Date/Time: Friday, August 23, 2013
Location: Engineering Hall 4106
Ahmed Eltawil (Chair)
A. Lee Swindlehurst
Abstract: Advanced CMOS technology exhibits increasing variations in performance, power consumption and reliability parameters. These variations led to extensive overdesigning and increased power consumption to guarantee 100% reliable operation. However, with the continuous shrinking of device parameters, future semiconductor industry needs to shift from the assumption of 100% reliable computation to a fault-tolerant approach. Fortunately, many important application domains such as communication and multimedia are inherently error-aware, allowing a range of designs with a specified Quality of Service (QoS) to be generated for varying amounts of error in the system. Specifically, embedded memories in communication systems are perfect candidates for exploring error-aware designs, since the share of the System-on-Chips (SoCs) that is dedicated to memories has experienced an increasingly upwards trend exceeding more than 50% of the area of an SoCs for wireless standards such as Long-Term Evolution (LTE), Digital Video Broadcasting (DVB), and Worldwide Interoperability for Microwave Access (WiMAX). Furthermore, a large portion of the memory is typically used for buffering data that already has a high level of redundancy (e.g. buffering memories in wireless chips). In the context of wireless communication systems, given that the incoming buffered data is already corrupted by time varying noise and interference, there is no need to store the data samples in memories that are error free, 100% of the time. Rather, Voltage over-scaling (VoS) techniques can be adopted as an efficient means to achieve energy efficient systems via trading off reliability versus power. However, reducing the supply voltage of buffering memory through VoS results in spatially uniform random errors which in turn corrupt the stored data in the buffering memories and increase the noise floor.

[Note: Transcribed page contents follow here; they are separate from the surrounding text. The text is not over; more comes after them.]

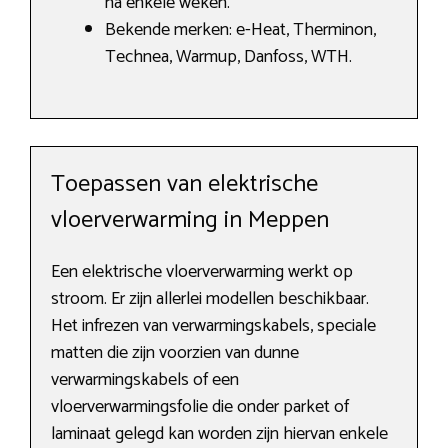
na enkele weken.
Bekende merken: e-Heat, Therminon,
Technea, Warmup, Danfoss, WTH.
Toepassen van elektrische
vloerverwarming in Meppen
Een elektrische vloerverwarming werkt op
stroom. Er zijn allerlei modellen beschikbaar.
Het infrezen van verwarmingskabels, speciale
matten die zijn voorzien van dunne
verwarmingskabels of een
vloerverwarmingsfolie die onder parket of
laminaat gelegd kan worden zijn hiervan enkele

In this thesis, the predominance of embedded memories in current and emerging wireless transceivers is utilized as a means to save power via channel state aware voltage scaling. While the wireless channel is a stochastic channel where the designer has little control on its variables, embedded memories are considered as an extension of the channel where the designer can control its quality via VoS. The thesis presents a unified statistical model that captures both errors in embedded memories due to voltage over-scaling and wireless channel impairments into a single Gaussian distribution model that represents a combination of communication channel noise and hardware noise. The proposed model is used to investigate different cognitive power management policies that capture the performance of the system as a function of both channel and hardware dynamics, thus creating a much richer design space of power, performance and reliability. Furthermore, based on that model, error-resilient algorithm for Viterbi decoder, multiple input multiple output (MIMO) detector and memory-based computation are presented.